Снова возникла пауза, после которой она спросила:

— А наших намного меньше по сравнению с британцами?

Минуту он безмолвно пыхтел трубкой, обдумывая ответ.

— Ты выведываешь военные тайны, — сказал наконец укоризненно.

— Но Гарри! — обиделась Миртль. — Мне-то ты, безусловно, можешь сказать. Ты ведь понимаешь, как меня это тревожит.

— Думаю, понимаю, — проговорил он, и Миртль его интонация показалась Миртль странной.

Гарри снова погрузился в мрачную задумчивость. Почувствовав, что он замкнулся в себе, она тоже замолчала. А в душе Лэтимера клокотало негодование. После ее наглой попытки вытянуть из него сведения, он готов был вскочить, обругать ее подлой, низкой дрянью и, приперев к стене доказательствами, положить конец ее вероломству. Но он сдержался, а затем его снова посетило сомнение. В конце концов, будь она ему верна, подобное поведение было бы резонным. Но то если б она была верна! Он начал издеваться над собой: надо же быть таким остолопом и после всего, что он вчера узнал, после всей ее лжи хотя бы на мгновение допустить мысль о ее верности! Все, что ему еще остается, это установить степень ее неверности — до какой низости она дошла, предавая мужа, чтобы угодить любовнику. Да, любовнику — пора назвать вещи своими именами!
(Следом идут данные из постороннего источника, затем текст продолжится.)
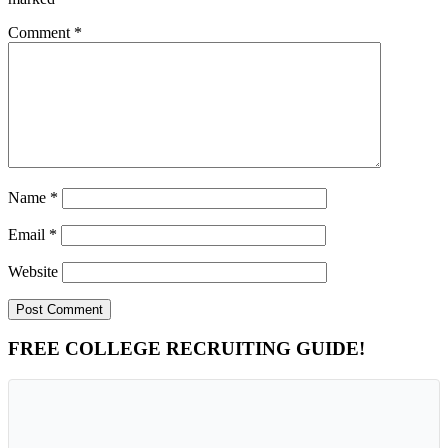
Comment
*
Name
*
Email
*
Website
Primary
FREE COLLEGE RECRUITING GUIDE!
Sidebar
В эту недобрую минуту он вспомнил, о чем недавно говорил Ратледж в связи с Габриэлем Фезерстоном. Когда некое лицо подозревается в шпионаже, можно одним выстрелом уложить сразу двух зайцев — полностью изобличить предателя и ввести в заблуждение сторону, на которую он работает, если подкинуть предполагаемому предателю ложную информацию.

Лэтимера осенило вдохновение. Он порывисто отложил трубку, встал и задвинул стул.
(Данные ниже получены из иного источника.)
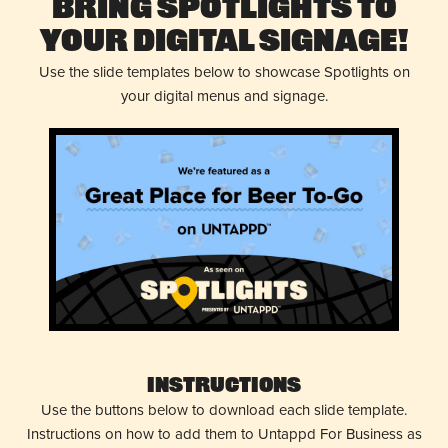
Bring Spotlights to
Your Digital Signage!
Use the slide templates below to showcase Spotlights on
your digital menus and signage.
Instructions
Use the buttons below to download each slide template.
Instructions on how to add them to Untappd For Business as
— Я должен идти, — сказал он. — Мне пока не до отдыха.

Взяв с кресла свои шляпу и шпагу, он подошел к Эндрю, подставившему ему для поцелуя вымазанную медом щеку.
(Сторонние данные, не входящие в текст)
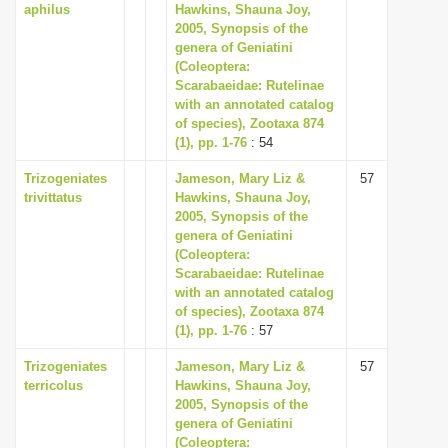
aphilus
Hawkins, Shauna Joy,
2005, Synopsis of the
genera of Geniatini
(Coleoptera:
Scarabaeidae: Rutelinae
with an annotated catalog
of species), Zootaxa 874
(1), pp. 1-76
: 54
Trizogeniates
Jameson, Mary Liz &
57
trivittatus
Hawkins, Shauna Joy,
2005, Synopsis of the
genera of Geniatini
(Coleoptera:
Scarabaeidae: Rutelinae
with an annotated catalog
of species), Zootaxa 874
(1), pp. 1-76
: 57
Trizogeniates
Jameson, Mary Liz &
57
terricolus
Hawkins, Shauna Joy,
2005, Synopsis of the
genera of Geniatini
(Coleoptera:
Миртль поднялась; она была на грани нервного срыва, но до ухода мужа храбрилась из последних сил. Ко всем ее тревогам добавились мучительные сомнения. Неужели Гарри ее подозревает? Со вчерашнего вечера он ведет себя очень странно. Но что он может подозревать, если не вывел Нилда на чистую воду? Наверное, только полное признание принесет ей облегчение, но неизвестно, как это признание подействует на Гарри, которому и так приходится тяжко. С каждым шагом она все больше запутывалась в силках.